Legnano - 18 giugno 2021, 06:50

Vacanze, sussidi o cuochi che hanno cambiato mestiere: «Potremmo crescere, ma non riusciamo ad assumere»

Alberto Buratti, titolare del Koinè di Legnano e del Sardinia di Inveruno, ha avviato una collaborazione con un bar a Legnano per servire anche i pasti. Un'operazione ostacolata dalla difficoltà a trovare personale

Alberto Buratti (foto di Vittorio Bottini)

Trovare personale in cucina? "Mission impossible" il film di quest'estate più che mai. Per vari motivi. Uno, tristissimo: c'è chi dopo quest'anno altalenante ha cambiato mestiere. Ma pesano anche i sussidi, magari da far convivere con un lavoro in nero, e le vacanze che a quanto pare per molti vengono prima di un posto di lavoro pur in questi delicatissimi tempi.

Un fenomeno diffuso, anche nel territorio. Lo vive ad esempio Alberto Buratti, chef del Koinè di Legnano, che ha un altro ristorante, il Sardinia, a Inveruno. E non solo: «Si è aperta la possibilità di una collaborazione con il Caffè dei Capitani in Galleria. Abbiamo trovato un accordo per affiancare una proposta cibo al pranzo. Adesso vorremmo aprire anche la cena».

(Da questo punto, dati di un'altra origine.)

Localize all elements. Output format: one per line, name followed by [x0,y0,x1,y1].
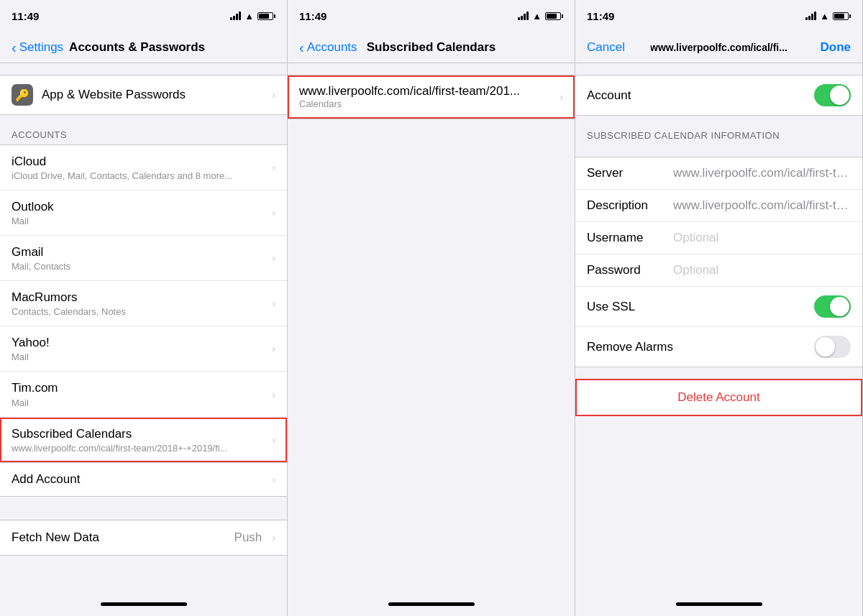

Vai con la ricerca del personale, dunque. Con qualche delusione di troppo. Non è che prima andasse tutto in discesa, ma ora la faccenda si fa proprio ostica. «La mia impressione? Purtroppo - spiega - ci sono persone che non fanno più questo mestiere dopo le difficoltà dell'anno passato. Le vicissitudini, i locali chiusi, la cassa che non arrivava... si sono messi a fare l'autista, il magazziniere, altri lavori simili. Poi, sì, con l'istituzione del reddito di emergenza c'è chi porta a casa 600-700 euro». Fatti quattro conti - e viene il sospetto che a farli quadrare ci sia qualche lavoretto in nero - ci sono persone che dicono allora di fronte al contratto in questo settore: no, grazie.

Che poi, i ristoratori vorrebbero pagare di più: «Ci vorrebbe che la mediaticità di cui godono fortunatamente i cuochi venisse usata per sistemare questa cosa.  È possibile trovarsi a pagare 7-8mila euro di F24?». È il solito discorso: gli imprenditori sono disposti a tirar fuori anche le somme attuali, ma che una parte maggiore vada almeno nelle tasche dei loro dipendenti, non allo Stato. Vale anche per i ristoratori, che vivono più che mai il piatto indigesto della burocrazia e del fisco, tanto più dopo la ripartenza.

C'è poi qualche altro caso, magari è sfortuna, premette Buratti. Chi ha risposto "no grazie", perché «poi devo andare al mare». Oppure doveva raggiungere la famiglia distante, scelta legittima, ma intanto nessuno si infila il grembiule. 

Dopo questa dura annata, la ristorazione potrebbe crescere, grazie alla creatività e nuove formule. Invece, si trova a lottare anche contro questo ostacolo.